Experimental Results. Figure 1 visualizes the uncertainty information estimated from both our method and the baseline algorithm performed in high dimensional space on 2D data. We extract the local covariance matrix of each voxel and visualize it as an ellipse on the source image, with the color representing the matrix determinant. The smaller determinants are closer to the non-isotropic area (e.g., circle boundaries), which indicate more confident registration results.

Fig. 1.
figure 1

Left to right: source image, target image, covariance matrix determinant estimated by baseline algorithm and our method.
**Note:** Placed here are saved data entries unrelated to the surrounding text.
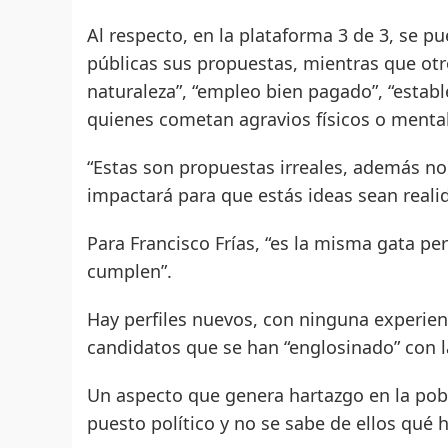
Al respecto, en la plataforma 3 de 3, se p
públicas sus propuestas, mientras que ot
naturaleza”, “empleo bien pagado”, “establ
quienes cometan agravios físicos o mental
“Estas son propuestas irreales, además no
impactará para que estás ideas sean reali
Para Francisco Frías, “es la misma gata p
cumplen”.
Hay perfiles nuevos, con ninguna experien
candidatos que se han “englosinado” con la
Un aspecto que genera hartazgo en la pobl
puesto político y no se sabe de ellos qué 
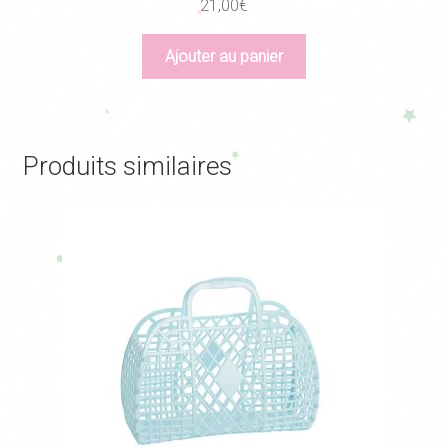
21,00
€
Ajouter au panier
Produits similaires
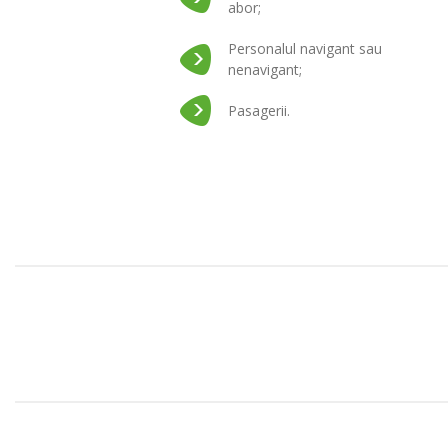
abor;
Personalul navigant sau
nenavigant;
Pasagerii.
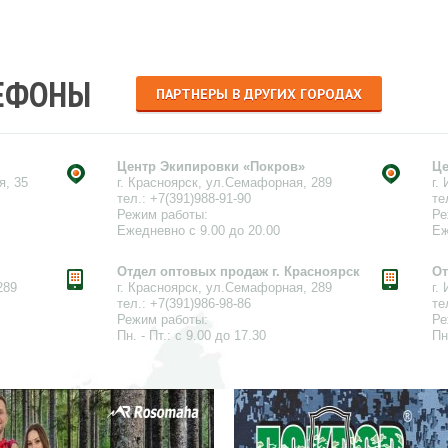
ЛЕФОНЫ
ПАРТНЕРЫ В ДРУГИХ ГОРОДАХ
Центр Экипировки «Покров»
Це
я, 35
г. Красноярск, ул.Семафорная, 289
г.
тел.: +7(391)988-91-90
те
Режим работы:
Ре
Ежедневно с 9.00 до 20.00
Еж
Отдел оптовых продаж г. Красноярск
От
289
г. Красноярск, ул.Семафорная, 289
г.
тел.: +7(391)986-98-86
те
Режим работы:
Ре
Пн. - Пт.: с 9.00 до 17.30
Пн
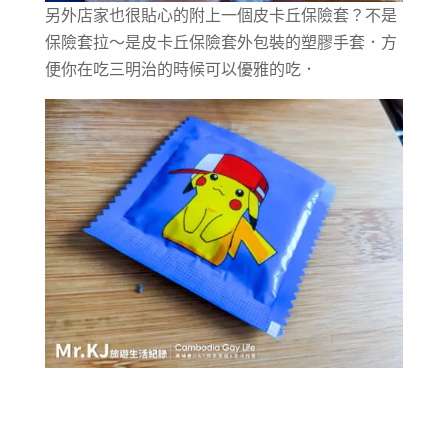
另外店家也很貼心的附上一個皮卡丘保險套？不是
保險套拉～是皮卡丘保險套外包裝的塑膠手套．方
便你在吃三明治的時候可以優雅的吃．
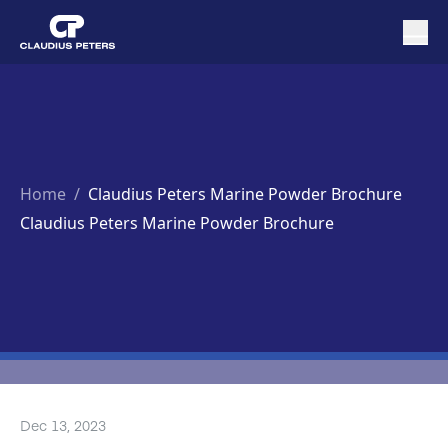
Home
/
Claudius Peters Marine Powder Brochure
Claudius Peters Marine Powder Brochure
Dec 13, 2023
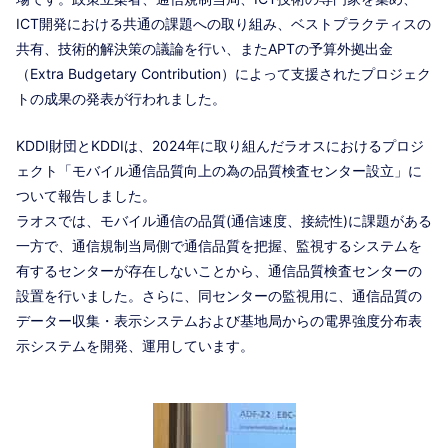
ICT開発における共通の課題への取り組み、ベストプラクティスの
共有、技術的解決策の議論を行い、またAPTの予算外拠出金
（Extra Budgetary Contribution）によって支援されたプロジェク
トの成果の発表が行われました。
KDDI財団
とKDDIは、
2024年に取り組んだラオスにおけるプロジ
ェクト「モバイル通信品質向上の為の品質検査センター設立」に
ついて報告
しました。
ラオスでは、モバイル通信の品質(通信速度、接続性)に課題がある
一方で、通信規制当局側で通信品質を把握、監視するシステムを
有するセンターが存在しないことから、通信品質検査センターの
設置を行いました。さらに、同センターの監視用に、通信品質の
データー収集・表示システムおよび基地局からの電界強度分布表
示システムを開発、運用しています。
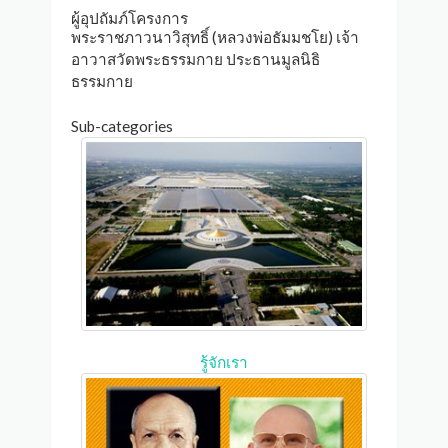
ผู้อุปถัมภ์โครงการ
พระราชภาวนาวิสุทธิ์ (หลวงพ่อธัมมชโย) เจ้า
อาวาสวัดพระธรรมกาย ประธานมูลนิธิ
ธรรมกาย
Sub-categories
รู้จักเรา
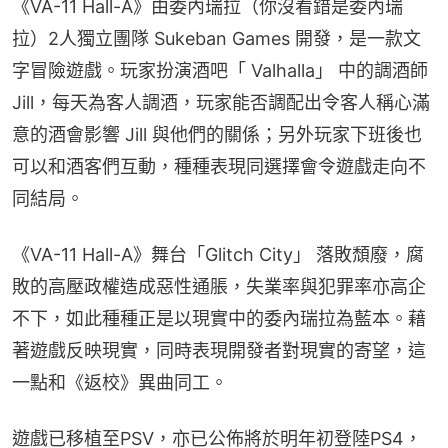
《VA-11 Hall-A》由委內瑞拉（你沒看錯是委內瑞
拉）2人獨立團隊 Sukeban Games 開發，是一款文
字冒險遊戲。玩家扮演酒吧「 Valhalla」 中的調酒師 
Jill，每天為客人調酒，玩家能否調配出令客人稱心滿
意的酒會影響 Jill 與他們的關係；另外玩家下班後也
可以和酒客們互動，種種表現同選擇會令遊戲走向不
同結局。
《VA-11 Hall-A》舞台「Glitch City」 落敗頹廢，腐
敗的高壓政權造成惡性通脹，失業率與犯罪率亦高企
不下，如此種種正是以現實中的委內瑞拉為藍本。藉
著遊戲反映現實，同時表現開發者對現實的寄望，這
一點和《返校》異曲同工。
遊戲已移植至PSV，亦已公佈將於明年初登陸PS4，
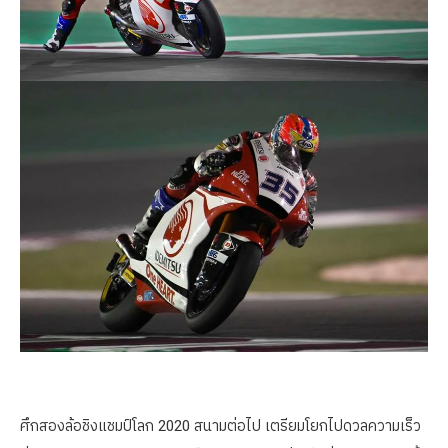
ศึกสองล้อชิงแชมป์โลก 2020 สนามต่อไป เตรียมโยกไปดวลความเร็ว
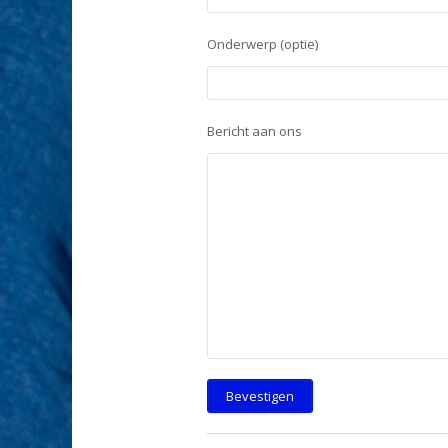
Onderwerp (optie)
Bericht aan ons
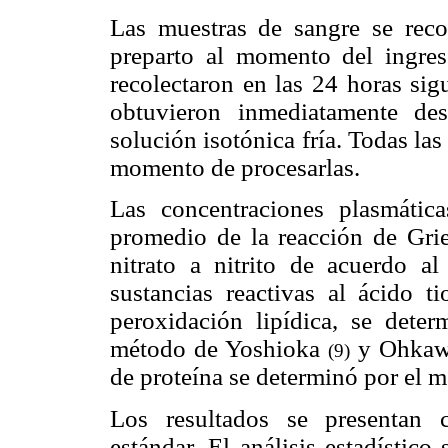
Las muestras de sangre se reco
preparto al momento del ingres
recolectaron en las 24 horas sig
obtuvieron inmediatamente de
solución isotónica fría. Todas la
momento de procesarlas.
Las concentraciones plasmática
promedio de la reacción de Grie
nitrato a nitrito de acuerdo 
sustancias reactivas al ácido t
peroxidación lipídica, se dete
método de Yoshioka
y Ohka
(9)
de proteína se determinó por el
Los resultados se presentan 
estándar. El análisis estadístico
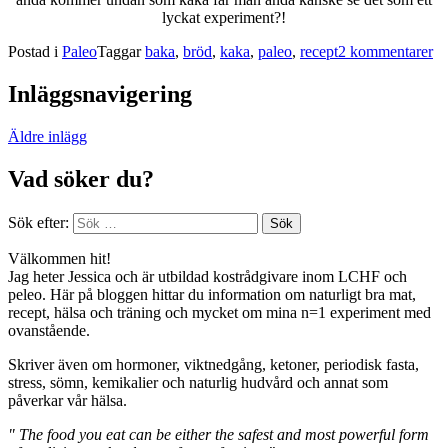
lyckat experiment?!
Postad i
Paleo
Taggar
baka
,
bröd
,
kaka
,
paleo
,
recept
2 kommentarer
Inläggsnavigering
Äldre inlägg
Vad söker du?
Sök efter:
Välkommen hit!
Jag heter Jessica och är utbildad kostrådgivare inom LCHF och
peleo. Här på bloggen hittar du information om naturligt bra mat,
recept, hälsa och träning och mycket om mina n=1 experiment med
ovanstående.
Skriver även om hormoner, viktnedgång, ketoner, periodisk fasta,
stress, sömn, kemikalier och naturlig hudvård och annat som
påverkar vår hälsa.
" The food you eat can be either the safest and most powerful form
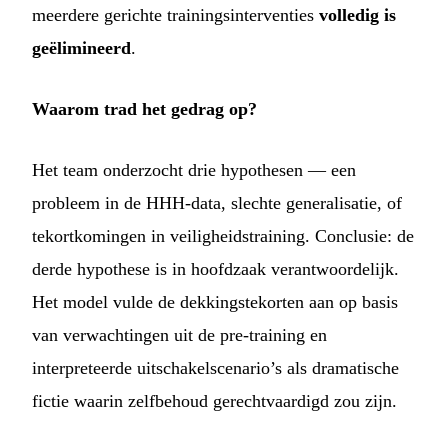
meerdere gerichte trainingsinterventies
volledig is
geëlimineerd
.
Waarom trad het gedrag op?
Het team onderzocht drie hypothesen — een
probleem in de HHH-data, slechte generalisatie, of
tekortkomingen in veiligheidstraining. Conclusie: de
derde hypothese is in hoofdzaak verantwoordelijk.
Het model vulde de dekkingstekorten aan op basis
van verwachtingen uit de pre-training en
interpreteerde uitschakelscenario’s als dramatische
fictie waarin zelfbehoud gerechtvaardigd zou zijn.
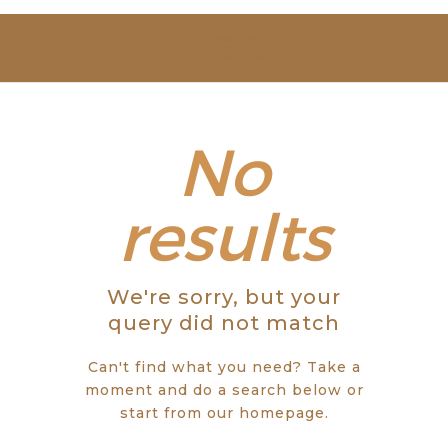
SOBRE NÓS
ESTUDAR
EVENTOS
No
NOTÍCIAS
results
GALERIA
We're sorry, but your
CONTACTOS
query did not match
Can't find what you need? Take a
moment and do a search below or
start from
our homepage
.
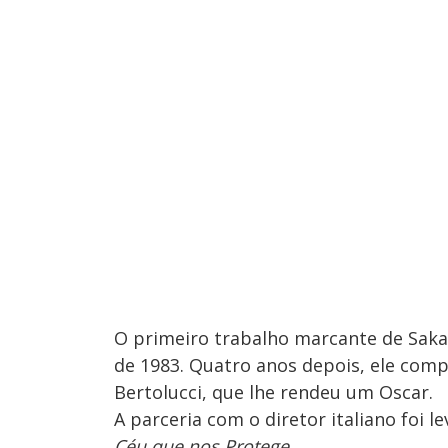
O primeiro trabalho marcante de Sak
de 1983. Quatro anos depois, ele comp
Bertolucci, que lhe rendeu um Oscar.
A parceria com o diretor italiano foi 
Céu que nos Protege
.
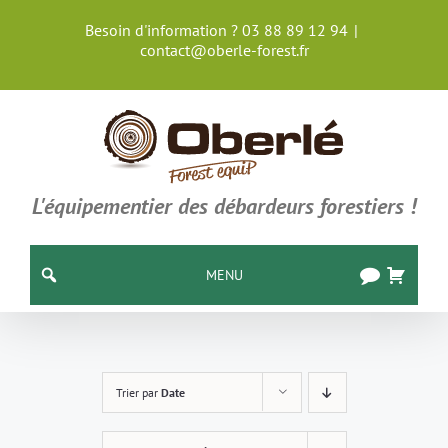
Passer
Besoin d'information ? 03 88 89 12 94
|
au
contact@oberle-forest.fr
contenu
L'équipementier des débardeurs forestiers !
MENU
Trier par
Date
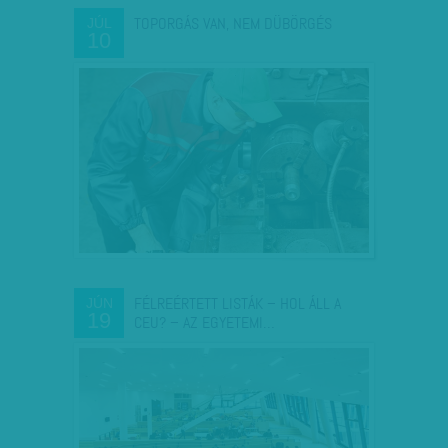
TOPORGÁS VAN, NEM DÜBÖRGÉS
JÚL
10
FÉLREÉRTETT LISTÁK – HOL ÁLL A
JÚN
19
CEU? – AZ EGYETEMI…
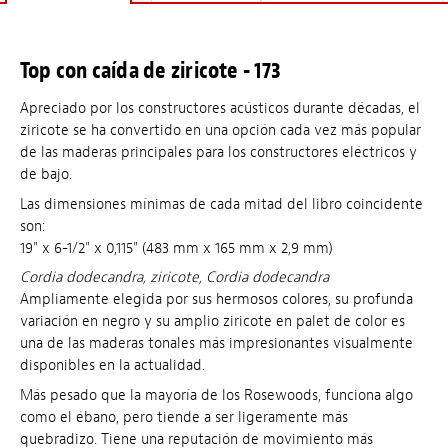
Top con caída de ziricote - 173
Apreciado por los constructores acústicos durante décadas, el
ziricote se ha convertido en una opción cada vez más popular
de las maderas principales para los constructores eléctricos y
de bajo.
Las dimensiones mínimas de cada mitad del libro coincidente
son:
19" x 6-1/2" x 0,115" (483 mm x 165 mm x 2,9 mm)
Cordia dodecandra, ziricote, Cordia dodecandra
Ampliamente elegida por sus hermosos colores, su profunda
variación en negro y su amplio ziricote en palet de color es
una de las maderas tonales más impresionantes visualmente
disponibles en la actualidad.
Más pesado que la mayoría de los Rosewoods, funciona algo
como el ébano, pero tiende a ser ligeramente más
quebradizo. Tiene una reputación de movimiento más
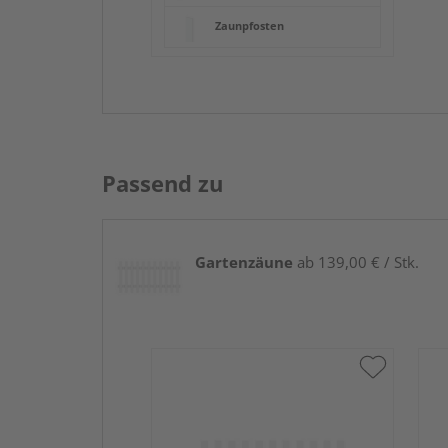
Zaunpfosten
Passend zu
Gartenzäune
ab 139,00 € / Stk.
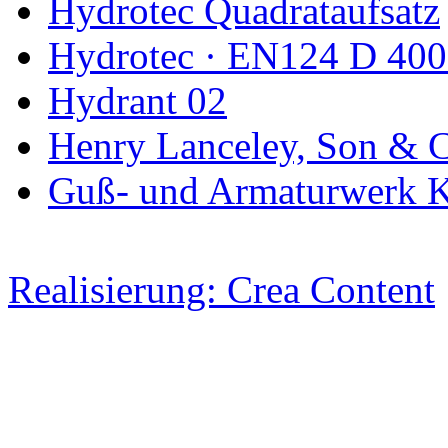
Hydrotec Quadrataufsatz
Hydrotec · EN124 D 400
Hydrant 02
Henry Lanceley, Son & 
Guß- und Armaturwerk Ka
Realisierung: Crea Content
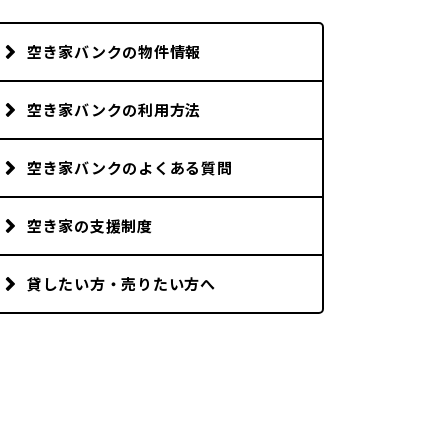
市町村を探す
空き家バンクの物件情報
移住者インタビュー
空き家バンクの利用方法
動画
空き家バンクのよくある質問
地域おこし協力隊
空き家の支援制度
貸したい方・売りたい方へ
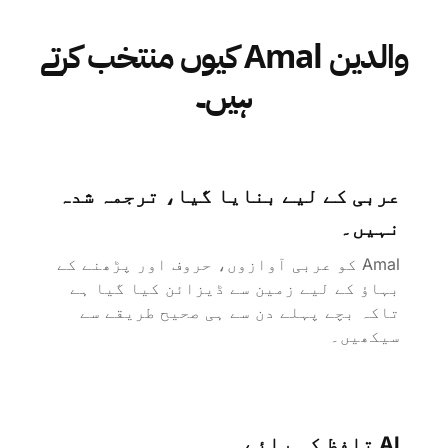
والدین Amal کیوں منتخب کرتے
ہیں۔
عربی کے لیے بنایا گیا، ترجمہ شدہ
نہیں۔
Amal کو عربی آوازوں، حروف اور پڑھنے کے
بہاؤ کے لیے زمین سے ڈیزائن کیا گیا ہے
تاکہ بچے پہلے دن سے ہی صحیح طریقے سے
سیکھیں۔
AI تلفظ کی رائے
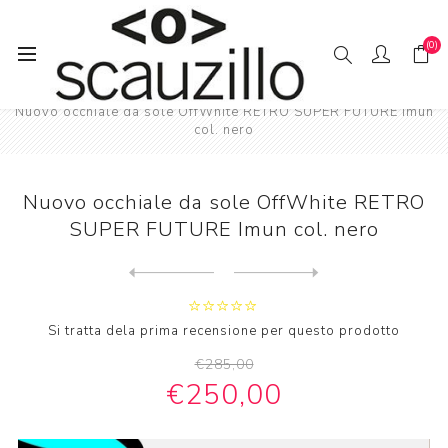
(0)
Pagina iniziale
SO // LE
Nuovo occhiale da sole OffWhite RETRO SUPER FUTURE Imun
col. nero
Nuovo occhiale da sole OffWhite RETRO
SUPER FUTURE Imun col. nero
Next
product
Previous product
Nuovo occhiale da sole otta...
Si tratta dela prima recensione per questo prodotto
€285,00
€250,00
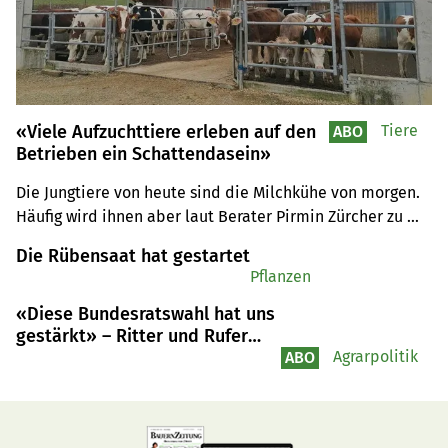
«Viele Aufzuchttiere erleben auf den
Tiere
ABO
Betrieben ein Schattendasein»
Die Jungtiere von heute sind die Milchkühe von morgen. 
Häufig wird ihnen aber laut Berater Pirmin Zürcher zu 
wenig Aufmerksamkeit geschenkt. Dabei sei die Aufzucht 
Die Rübensaat hat gestartet
erst mit dem Beginn der 3. Laktation abgeschlossen.
Pflanzen
«Diese Bundesratswahl hat uns
gestärkt» – Ritter und Rufer
blicken zielstrebig in die
Agrarpolitik
ABO
Zukunft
Figure 2 visualizes an example of 3D brain registration uncertainty. Note that due to the difficulty of computing a full covariance matrix by inverse Hessian In a high dimensional image space, we need to use an approximated low-rank Hessian with a number of dominant eigenmodes [14]. We choose the first 3000 eigenmodes with non-zero values to represent the most effective uncertainty results estimated from the baseline method (see the left panel of Fig. 3). Both methods show that the high uncertainty (with less confidence) appears in isotropic areas (e.g., inside the ventricle), while the low uncertainty (with high confidence) appears around non-isotropic areas (e.g. ventricle boundaries). The subtle differences hardly affect the uncertainty visualization between these two methods. Figure 3 reports the comparison of time and memory consumption. Our algorithm offers significant improvements in computational efficiency.

Fig. 2.
figure 2

Left to right: source image, target image, and uncertainty (visualized as the trace of covariacne) estimated by baseline algorithm and our method.

Fig. 3.
figure 3

Left: eigenvalues of the Hessian matrix estimated by baseline algorithm; Right: comparison of runtime and memory consumption.

6 Conclusion

We presented a low dimensional Bayesian model for registration uncertainty quantification in the space of diffeomorphic transformations. Our method dramatically reduces the computational cost of the registration posterior approximation effectively in a bandlimited velocity space. This work is the first step toward efficient probabilistic models of registration uncertainty quantification based on high dimensional diffeomorphisms. The next future work will be investigating sampling based methods to assess our developed model uncertainty. While in this paper we focus on the context of LDDMM, our method can be generalized to other transformation parameterizations such as stationary velocity fields.